Vitamin D Guru to Deliver University Lecture Nov. 6
MED’s Holick will discuss the sunshine nutrient and why we need it
“Vitamin D chose me,” says Michael Holick, who has been an outspoken advocate worldwide for awareness of the ravages of vitamin D deficiency. As tonight’s 2013 University Lecturer, the School of Medicine professor of medicine, physiology, and biophysics will speak about his long career studying what he dubs the “D-Lightful” nutrient and share the story of how he became consumed by a subject he once considered boring.
Director of Boston Medical Center’s Bone Health Care Clinic and of MED’s Vitamin D, Skin and Bone Research Laboratory, Holick is a winner of the Linus Pauling Institute’s Linus Pauling Prize for health research and the author of The Vitamin D Solution: A 3-Step Strategy to Cure Our Most Common Health Problem (Plume, 2011). He believes the world is in the throes of a vitamin D defiency pandemic, which is causing bone disease and osteoporosis in adults as well as increasing the risk of a range of diseases, including some cancers, tuberculosis, influenza, diabetes, stroke, heart disease, and schizophrenia. About a third of all Americans are at risk for vitamin D deficiency, he says, and that the risk is higher for young children. It’s estimated that vitamin D deficiency affects nearly two billion people worldwide, making it, he says, one of the world’s leading medical problems.

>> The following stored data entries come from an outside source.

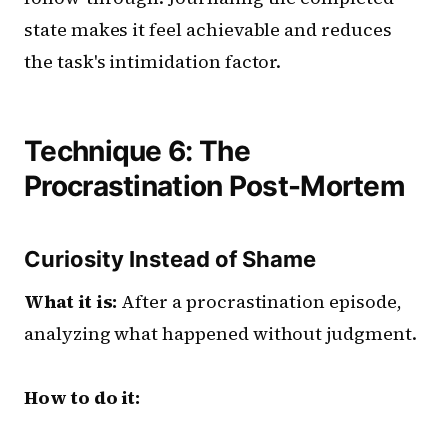
state makes it feel achievable and reduces
the task's intimidation factor.
Technique 6: The
Procrastination Post-Mortem
Curiosity Instead of Shame
What it is:
After a procrastination episode,
analyzing what happened without judgment.
How to do it:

Vitamin D regulates insulin production in the pancreas as well as in genes that control cell growth, and it helps the immune system, says Holick, who has been studying how skin makes vitamin D for more than 30 years. “Every tissue and cell has a vitamin D receptor. We estimate that as many as 2,000 genes—up to one-sixth of the total human genome—are directly or indirectly regulated by vitamin D.”

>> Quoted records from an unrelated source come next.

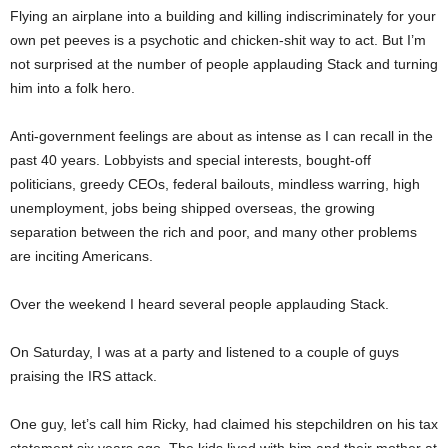
Flying an airplane into a building and killing indiscriminately for your
own pet peeves is a psychotic and chicken-shit way to act. But I’m
not surprised at the number of people applauding Stack and turning
him into a folk hero.
Anti-government feelings are about as intense as I can recall in the
past 40 years. Lobbyists and special interests, bought-off
politicians, greedy CEOs, federal bailouts, mindless warring, high
unemployment, jobs being shipped overseas, the growing
separation between the rich and poor, and many other problems
are inciting Americans.
Over the weekend I heard several people applauding Stack.
On Saturday, I was at a party and listened to a couple of guys
praising the IRS attack.
One guy, let’s call him Ricky, had claimed his stepchildren on his tax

Holick’s zeal for the “sunshine vitamin,” which has earned him some detractors, has its roots in his early research as a resident at Massachusetts General Hospital, which shed light, so to speak, on the elegant way that our bodies synthesize the vitamin in our skin during sun exposure. His research resulted in what he calls “the concept of sensible sun exposure” coexisting with protection from skin cancers and other damage. Recently he worked with a California-based software engineer to develop an app that he says “not only tells you how much Vitamin D you are producing anywhere at any time of the year, but also provides a warning when you’ve made enough Vitamin D and that further sun exposure can increase the risk of skin damage.”
“The major cause of the vitamin D deficiency epidemic is the lack of appreciation that sun exposure has been, and continues to be, the major source of the vitamin worldwide,” says Holick, who in his lecture will elaborate on his three-step strategy to treat and prevent vitamin D deficiency.

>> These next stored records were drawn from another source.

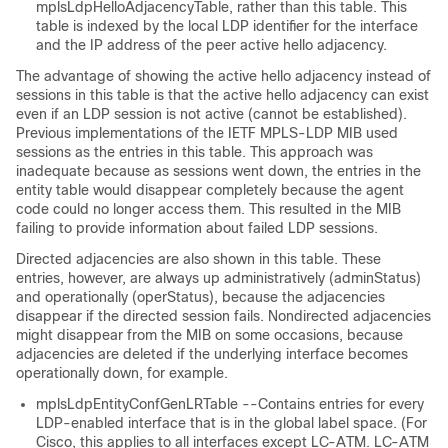
mplsLdpHelloAdjacencyTable, rather than this table. This
table is indexed by the local LDP identifier for the interface
and the IP address of the peer active hello adjacency.
The advantage of showing the active hello adjacency instead of
sessions in this table is that the active hello adjacency can exist
even if an LDP session is not active (cannot be established).
Previous implementations of the IETF MPLS-LDP MIB used
sessions as the entries in this table. This approach was
inadequate because as sessions went down, the entries in the
entity table would disappear completely because the agent
code could no longer access them. This resulted in the MIB
failing to provide information about failed LDP sessions.
Directed adjacencies are also shown in this table. These
entries, however, are always up administratively (adminStatus)
and operationally (operStatus), because the adjacencies
disappear if the directed session fails. Nondirected adjacencies
might disappear from the MIB on some occasions, because
adjacencies are deleted if the underlying interface becomes
operationally down, for example.
mplsLdpEntityConfGenLRTable --Contains entries for every
LDP-enabled interface that is in the global label space. (For
Cisco, this applies to all interfaces except LC-ATM. LC-ATM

The University Lecture was established in 1950 to honor faculty engaged in outstanding research and to offer an opportunity to hear a distinguished scholar discuss a favorite topic. All faculty members are invited each spring to nominate the subsequent year’s lecturer. University Lecturers from the previous five years act as the selection committee.
Michael Holick will give the 2013 University Lecture, titled The D-Lightful Vitamin D for Health, tonight, Wednesday, November 6, at 7 p.m. at the Tsai Performance Center, 685 Commonwealth Ave. Admission is free and open to the public.